* Problem to work on *
I'd like the listing below copied exactly, with the images left out.

(Records provided Opens)

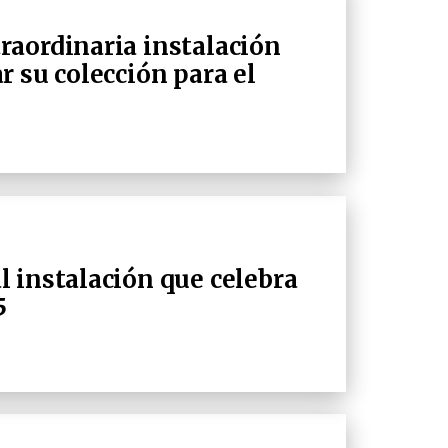
aordinaria instalación
 su colección para el
 instalación que celebra
5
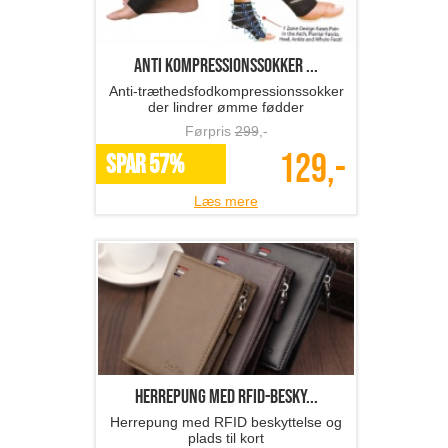
anti kompressionssokker ...
Anti-træthedsfodkompressionssokker
der lindrer ømme fødder
Førpris
299
,-
129,-
SPAR 57%
Læs mere
Herrepung med RFID-besky...
Herrepung med RFID beskyttelse og
plads til kort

(Records provided Closes)

* Response for this exercise *
aordinaria instalación
 su colección para el
 instalación que celebra
5
anti kompressionssokker ...
Anti-træthedsfodkompressionssokker
der lindrer ømme fødder
Førpris
299
,-
129,-
SPAR 57%
Læs mere
Herrepung med RFID-besky...
Herrepung med RFID beskyttelse og
plads til kort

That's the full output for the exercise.